Nel secondo caso, l’autoformazione sulla didattica trasmissiva, dalla scuola all’università, introduce un problema di ordine specificamente metodologico: il docente conosce, ed ha un vissuto, solo e solamente sulla didattica “trasmissiva”. La didattica trasmissiva, oggi, è ritenuta ‘brutta e cattiva’ (anche se, in principio, non lo è sempre), semplicemente perché non funziona più e, allora, il docente deve essere edotto alle nuove tecniche metodologiche come il cooperative learning, il peer to peer, l’apprendimento in situazione o situato, il ‘flipped classroom’, l’IBSE (Inquire Based Science Education) o il PBL (Problem Based Learning) e così ogni altra innovazione metodologica.

 

È così nasce la prima grande contraddizione: la crisi dell’educazione.

il docente è preparato sulla disciplina ma non è preparato sia sulle competenze trasversali, sia sulle metodologie innovative. Non è in grado di “condurre da, … a” perché non sa come fare (non ha le competenze) e conosce solamente una metodologia di lavoro univoca, unilaterale e a senso unico, cioè trasmettere. Per le competenze trasversali non basta la pratica quotidiana. E siccome le metodologie innovative sono intrise di competenze trasversali (gestire la dinamica di una classe significa gestire relazioni), il docente è impreparato sugli aspetti più qualificanti dell’educatore.

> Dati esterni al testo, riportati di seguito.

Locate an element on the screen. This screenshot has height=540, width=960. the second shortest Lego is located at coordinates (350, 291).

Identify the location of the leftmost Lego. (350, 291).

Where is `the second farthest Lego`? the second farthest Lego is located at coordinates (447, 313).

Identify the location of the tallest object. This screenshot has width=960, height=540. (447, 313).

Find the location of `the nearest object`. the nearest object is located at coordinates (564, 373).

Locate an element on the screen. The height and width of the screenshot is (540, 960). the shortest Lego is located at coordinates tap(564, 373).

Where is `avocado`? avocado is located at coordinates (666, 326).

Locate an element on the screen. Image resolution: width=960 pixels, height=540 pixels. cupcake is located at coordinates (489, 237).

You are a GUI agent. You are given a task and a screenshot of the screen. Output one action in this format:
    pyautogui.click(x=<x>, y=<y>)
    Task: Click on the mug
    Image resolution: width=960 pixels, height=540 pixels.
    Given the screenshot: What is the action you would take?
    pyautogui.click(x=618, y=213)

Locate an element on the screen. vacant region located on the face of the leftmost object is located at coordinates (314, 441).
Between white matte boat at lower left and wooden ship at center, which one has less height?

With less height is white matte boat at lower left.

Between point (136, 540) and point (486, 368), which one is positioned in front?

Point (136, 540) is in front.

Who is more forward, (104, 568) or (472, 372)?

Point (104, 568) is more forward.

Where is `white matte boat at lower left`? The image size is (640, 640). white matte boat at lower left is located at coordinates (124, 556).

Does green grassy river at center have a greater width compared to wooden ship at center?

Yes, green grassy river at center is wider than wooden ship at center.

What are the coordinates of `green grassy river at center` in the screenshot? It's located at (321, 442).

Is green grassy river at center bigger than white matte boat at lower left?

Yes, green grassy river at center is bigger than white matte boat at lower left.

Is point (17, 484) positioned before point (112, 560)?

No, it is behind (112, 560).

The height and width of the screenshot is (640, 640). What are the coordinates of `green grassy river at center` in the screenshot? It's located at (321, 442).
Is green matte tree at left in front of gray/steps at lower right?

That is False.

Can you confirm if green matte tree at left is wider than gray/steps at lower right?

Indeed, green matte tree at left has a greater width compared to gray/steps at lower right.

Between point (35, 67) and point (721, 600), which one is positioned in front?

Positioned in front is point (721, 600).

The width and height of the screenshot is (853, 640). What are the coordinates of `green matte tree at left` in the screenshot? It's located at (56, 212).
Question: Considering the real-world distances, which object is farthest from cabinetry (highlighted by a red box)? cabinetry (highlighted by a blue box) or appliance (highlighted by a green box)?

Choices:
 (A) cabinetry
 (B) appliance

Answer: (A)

Quindi, per concludere questa prima parte, dobbiamo constatare che il docente disciplinare, per come sono fatti i suoi “geni”, non è preparato ad essere un educatore e, ancora, il docente non è preparato ad una didattica ‘non trasmissiva’.

 

 

 

[1] H. Gardner, Cinque chiavi per il futuro, Feltrinelli, Milano, 2007

[2] A parte quelle rare, e pur entusiasmanti, esperienze collaborative di laboratorio scientifico che ricorda Primo Levi in Primo Levi, Tullio Regge, Dialoghi, Einaudi, 2005.